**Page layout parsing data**
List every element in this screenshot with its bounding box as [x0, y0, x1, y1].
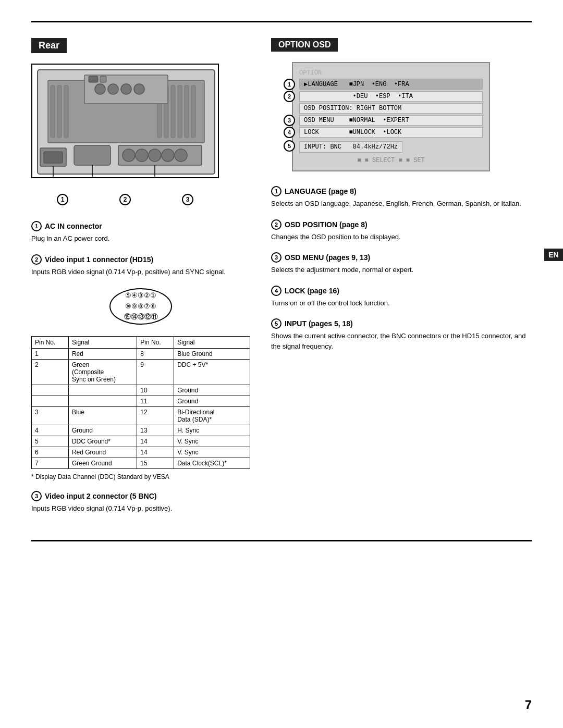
- hd15-row1: ⑤④③②①: [125, 290, 156, 301]
- section-osd-position-header: 2 OSD POSITION (page 8): [271, 219, 532, 230]
- pin-table-header-signal-2: Signal: [174, 337, 250, 349]
- monitor-num-2: 2: [119, 194, 131, 205]
- signal: [68, 385, 137, 396]
- svg-rect-17: [100, 76, 106, 82]
- table-row: 1 Red 8 Blue Ground: [32, 349, 250, 360]
- num-badge-2: 2: [31, 254, 42, 265]
- pin-no: 5: [32, 436, 69, 447]
- monitor-rear-illustration: [31, 64, 219, 178]
- osd-language-row2: •DEU •ESP •ITA: [299, 91, 483, 102]
- pin-no: 11: [137, 396, 174, 407]
- table-row: 5 DDC Ground* 14 V. Sync: [32, 436, 250, 447]
- section-video2-body: Inputs RGB video signal (0.714 Vp-p, pos…: [31, 503, 250, 514]
- pin-no: 13: [137, 425, 174, 436]
- rear-label: Rear: [31, 38, 67, 53]
- section-input-header: 5 INPUT (pages 5, 18): [271, 318, 532, 329]
- svg-rect-19: [44, 152, 63, 163]
- section-input-body: Shows the current active connector, the …: [271, 331, 532, 351]
- signal: [68, 396, 137, 407]
- osd-num-1: 1: [284, 79, 295, 90]
- pin-table-header-signal-1: Signal: [68, 337, 137, 349]
- main-layout: Rear: [31, 38, 532, 524]
- section-video1: 2 Video input 1 connector (HD15) Inputs …: [31, 254, 250, 481]
- osd-footer: ■ ■ SELECT ■ ■ SET: [299, 157, 483, 164]
- svg-point-12: [95, 84, 105, 94]
- pin-table-footnote: * Display Data Channel (DDC) Standard by…: [31, 473, 250, 480]
- svg-point-23: [136, 149, 148, 162]
- svg-point-25: [162, 149, 174, 162]
- svg-rect-9: [185, 85, 189, 138]
- num-badge-1: 1: [31, 221, 42, 231]
- signal: Ground: [174, 385, 250, 396]
- signal: Blue: [68, 407, 137, 425]
- num-badge-r4: 4: [271, 286, 282, 296]
- section-language-header: 1 LANGUAGE (page 8): [271, 186, 532, 196]
- pin-no: 4: [32, 425, 69, 436]
- section-ac-in-header: 1 AC IN connector: [31, 221, 250, 231]
- left-column: Rear: [31, 38, 250, 524]
- section-language-title: LANGUAGE (page 8): [285, 187, 357, 195]
- section-video2: 3 Video input 2 connector (5 BNC) Inputs…: [31, 491, 250, 514]
- pin-no: 9: [137, 360, 174, 385]
- osd-area: OPTION 1 ▶LANGUAGE ■JPN •ENG •FRA 2 •DEU…: [271, 62, 532, 171]
- right-sections: EN 1 LANGUAGE (page 8) Selects an OSD la…: [271, 186, 532, 351]
- section-lock-title: LOCK (page 16): [285, 287, 339, 295]
- osd-row-1: 1 ▶LANGUAGE ■JPN •ENG •FRA: [299, 79, 483, 90]
- section-input: 5 INPUT (pages 5, 18) Shows the current …: [271, 318, 532, 351]
- section-input-title: INPUT (pages 5, 18): [285, 319, 353, 328]
- section-osd-position-body: Changes the OSD position to be displayed…: [271, 232, 532, 242]
- hd15-row2: ⑩⑨⑧⑦⑥: [125, 301, 156, 312]
- svg-rect-16: [89, 76, 98, 82]
- monitor-num-1: 1: [57, 194, 68, 205]
- section-language-body: Selects an OSD language, Japanese, Engli…: [271, 199, 532, 209]
- osd-lock-row: LOCK ■UNLOCK •LOCK: [299, 127, 483, 138]
- pin-no: 7: [32, 458, 69, 469]
- osd-screen: OPTION 1 ▶LANGUAGE ■JPN •ENG •FRA 2 •DEU…: [292, 62, 490, 171]
- pin-table: Pin No. Signal Pin No. Signal 1 Red 8 Bl…: [31, 336, 250, 469]
- signal: V. Sync: [174, 447, 250, 458]
- osd-row-2: 2 •DEU •ESP •ITA: [299, 91, 483, 102]
- osd-num-3: 3: [284, 115, 295, 126]
- num-badge-r5: 5: [271, 318, 282, 329]
- pin-table-header-pin-no-1: Pin No.: [32, 337, 69, 349]
- osd-num-2: 2: [284, 91, 295, 102]
- page-container: Rear: [0, 0, 563, 728]
- section-video2-header: 3 Video input 2 connector (5 BNC): [31, 491, 250, 501]
- osd-position-row: OSD POSITION: RIGHT BOTTOM: [299, 103, 483, 114]
- osd-menu-row: OSD MENU ■NORMAL •EXPERT: [299, 115, 483, 126]
- signal: DDC Ground*: [68, 436, 137, 447]
- pin-no: 1: [32, 349, 69, 360]
- signal: Bi-DirectionalData (SDA)*: [174, 407, 250, 425]
- signal: V. Sync: [174, 436, 250, 447]
- section-osd-menu-header: 3 OSD MENU (pages 9, 13): [271, 252, 532, 263]
- bottom-border: [31, 540, 532, 541]
- signal: H. Sync: [174, 425, 250, 436]
- section-lock: 4 LOCK (page 16) Turns on or off the con…: [271, 286, 532, 309]
- num-badge-r3: 3: [271, 252, 282, 263]
- svg-point-13: [108, 84, 118, 94]
- monitor-num-3: 3: [182, 194, 193, 205]
- pin-no: [32, 385, 69, 396]
- osd-row-5: 5 INPUT: BNC 84.4kHz/72Hz: [299, 139, 483, 153]
- pin-no: 15: [137, 458, 174, 469]
- hd15-connector-diagram: ⑤④③②① ⑩⑨⑧⑦⑥ ⑮⑭⑬⑫⑪: [109, 288, 172, 325]
- num-badge-r1: 1: [271, 186, 282, 196]
- monitor-numbers: 1 2 3: [31, 194, 219, 205]
- pin-no: 3: [32, 407, 69, 425]
- hd15-row3: ⑮⑭⑬⑫⑪: [124, 312, 158, 323]
- table-row: 7 Green Ground 15 Data Clock(SCL)*: [32, 458, 250, 469]
- en-badge: EN: [544, 249, 563, 261]
- table-row: 3 Blue 12 Bi-DirectionalData (SDA)*: [32, 407, 250, 425]
- osd-num-4: 4: [284, 127, 295, 138]
- section-osd-menu: 3 OSD MENU (pages 9, 13) Selects the adj…: [271, 252, 532, 275]
- svg-rect-3: [57, 85, 62, 138]
- num-badge-r2: 2: [271, 219, 282, 230]
- pin-no: [32, 396, 69, 407]
- section-lock-header: 4 LOCK (page 16): [271, 286, 532, 296]
- osd-row-position: OSD POSITION: RIGHT BOTTOM: [299, 103, 483, 114]
- table-row: 10 Ground: [32, 385, 250, 396]
- table-row: 11 Ground: [32, 396, 250, 407]
- svg-point-15: [134, 84, 144, 94]
- section-osd-menu-title: OSD MENU (pages 9, 13): [285, 253, 370, 262]
- pin-no: 12: [137, 407, 174, 425]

**TASK REQUIREMENTS**
Give back all of the entries above exactly, with the pictures excluded.

**SOLUTION**
List every element in this screenshot with its bounding box as [x0, y0, x1, y1].
- hd15-row1: ⑤④③②①: [125, 290, 156, 301]
- section-osd-position-header: 2 OSD POSITION (page 8): [271, 219, 532, 230]
- pin-table-header-signal-2: Signal: [174, 337, 250, 349]
- monitor-num-2: 2: [119, 194, 131, 205]
- signal: [68, 385, 137, 396]
- svg-rect-17: [100, 76, 106, 82]
- table-row: 1 Red 8 Blue Ground: [32, 349, 250, 360]
- num-badge-2: 2: [31, 254, 42, 265]
- pin-no: 5: [32, 436, 69, 447]
- monitor-rear-illustration: [31, 64, 219, 178]
- osd-language-row2: •DEU •ESP •ITA: [299, 91, 483, 102]
- pin-no: 11: [137, 396, 174, 407]
- table-row: 5 DDC Ground* 14 V. Sync: [32, 436, 250, 447]
- section-video2-body: Inputs RGB video signal (0.714 Vp-p, pos…: [31, 503, 250, 514]
- pin-no: 13: [137, 425, 174, 436]
- rear-label: Rear: [31, 38, 67, 53]
- section-input-header: 5 INPUT (pages 5, 18): [271, 318, 532, 329]
- svg-rect-19: [44, 152, 63, 163]
- section-input-body: Shows the current active connector, the …: [271, 331, 532, 351]
- signal: [68, 396, 137, 407]
- osd-num-1: 1: [284, 79, 295, 90]
- pin-table-header-signal-1: Signal: [68, 337, 137, 349]
- main-layout: Rear: [31, 38, 532, 524]
- section-video1: 2 Video input 1 connector (HD15) Inputs …: [31, 254, 250, 481]
- osd-footer: ■ ■ SELECT ■ ■ SET: [299, 157, 483, 164]
- svg-point-12: [95, 84, 105, 94]
- pin-table-footnote: * Display Data Channel (DDC) Standard by…: [31, 473, 250, 480]
- svg-point-23: [136, 149, 148, 162]
- svg-point-25: [162, 149, 174, 162]
- svg-rect-9: [185, 85, 189, 138]
- num-badge-1: 1: [31, 221, 42, 231]
- signal: Ground: [174, 385, 250, 396]
- signal: Blue: [68, 407, 137, 425]
- num-badge-r4: 4: [271, 286, 282, 296]
- section-language-header: 1 LANGUAGE (page 8): [271, 186, 532, 196]
- pin-no: 4: [32, 425, 69, 436]
- section-ac-in-header: 1 AC IN connector: [31, 221, 250, 231]
- left-column: Rear: [31, 38, 250, 524]
- section-language-title: LANGUAGE (page 8): [285, 187, 357, 195]
- section-video2: 3 Video input 2 connector (5 BNC) Inputs…: [31, 491, 250, 514]
- pin-no: 9: [137, 360, 174, 385]
- osd-area: OPTION 1 ▶LANGUAGE ■JPN •ENG •FRA 2 •DEU…: [271, 62, 532, 171]
- right-sections: EN 1 LANGUAGE (page 8) Selects an OSD la…: [271, 186, 532, 351]
- section-lock-title: LOCK (page 16): [285, 287, 339, 295]
- osd-row-1: 1 ▶LANGUAGE ■JPN •ENG •FRA: [299, 79, 483, 90]
- section-input: 5 INPUT (pages 5, 18) Shows the current …: [271, 318, 532, 351]
- section-input-title: INPUT (pages 5, 18): [285, 319, 353, 328]
- section-osd-position-body: Changes the OSD position to be displayed…: [271, 232, 532, 242]
- hd15-row2: ⑩⑨⑧⑦⑥: [125, 301, 156, 312]
- svg-rect-16: [89, 76, 98, 82]
- monitor-num-1: 1: [57, 194, 68, 205]
- section-language-body: Selects an OSD language, Japanese, Engli…: [271, 199, 532, 209]
- osd-lock-row: LOCK ■UNLOCK •LOCK: [299, 127, 483, 138]
- pin-no: 7: [32, 458, 69, 469]
- osd-screen: OPTION 1 ▶LANGUAGE ■JPN •ENG •FRA 2 •DEU…: [292, 62, 490, 171]
- pin-table: Pin No. Signal Pin No. Signal 1 Red 8 Bl…: [31, 336, 250, 469]
- signal: V. Sync: [174, 447, 250, 458]
- osd-row-2: 2 •DEU •ESP •ITA: [299, 91, 483, 102]
- osd-num-3: 3: [284, 115, 295, 126]
- num-badge-r5: 5: [271, 318, 282, 329]
- pin-table-header-pin-no-1: Pin No.: [32, 337, 69, 349]
- osd-num-2: 2: [284, 91, 295, 102]
- page-container: Rear: [0, 0, 563, 728]
- section-video2-header: 3 Video input 2 connector (5 BNC): [31, 491, 250, 501]
- osd-position-row: OSD POSITION: RIGHT BOTTOM: [299, 103, 483, 114]
- osd-menu-row: OSD MENU ■NORMAL •EXPERT: [299, 115, 483, 126]
- signal: DDC Ground*: [68, 436, 137, 447]
- pin-no: 1: [32, 349, 69, 360]
- signal: Bi-DirectionalData (SDA)*: [174, 407, 250, 425]
- signal: V. Sync: [174, 436, 250, 447]
- section-osd-menu-header: 3 OSD MENU (pages 9, 13): [271, 252, 532, 263]
- bottom-border: [31, 540, 532, 541]
- signal: H. Sync: [174, 425, 250, 436]
- section-lock: 4 LOCK (page 16) Turns on or off the con…: [271, 286, 532, 309]
- num-badge-r3: 3: [271, 252, 282, 263]
- svg-point-13: [108, 84, 118, 94]
- monitor-num-3: 3: [182, 194, 193, 205]
- pin-no: [32, 385, 69, 396]
- osd-row-5: 5 INPUT: BNC 84.4kHz/72Hz: [299, 139, 483, 153]
- pin-no: 15: [137, 458, 174, 469]
- hd15-connector-diagram: ⑤④③②① ⑩⑨⑧⑦⑥ ⑮⑭⑬⑫⑪: [109, 288, 172, 325]
- num-badge-r1: 1: [271, 186, 282, 196]
- monitor-numbers: 1 2 3: [31, 194, 219, 205]
- pin-no: 3: [32, 407, 69, 425]
- hd15-row3: ⑮⑭⑬⑫⑪: [124, 312, 158, 323]
- table-row: 7 Green Ground 15 Data Clock(SCL)*: [32, 458, 250, 469]
- en-badge: EN: [544, 249, 563, 261]
- table-row: 3 Blue 12 Bi-DirectionalData (SDA)*: [32, 407, 250, 425]
- osd-num-4: 4: [284, 127, 295, 138]
- section-osd-menu: 3 OSD MENU (pages 9, 13) Selects the adj…: [271, 252, 532, 275]
- svg-rect-3: [57, 85, 62, 138]
- num-badge-r2: 2: [271, 219, 282, 230]
- pin-no: [32, 396, 69, 407]
- section-lock-header: 4 LOCK (page 16): [271, 286, 532, 296]
- osd-row-position: OSD POSITION: RIGHT BOTTOM: [299, 103, 483, 114]
- table-row: 10 Ground: [32, 385, 250, 396]
- table-row: 11 Ground: [32, 396, 250, 407]
- svg-point-15: [134, 84, 144, 94]
- section-osd-menu-title: OSD MENU (pages 9, 13): [285, 253, 370, 262]
- pin-no: 12: [137, 407, 174, 425]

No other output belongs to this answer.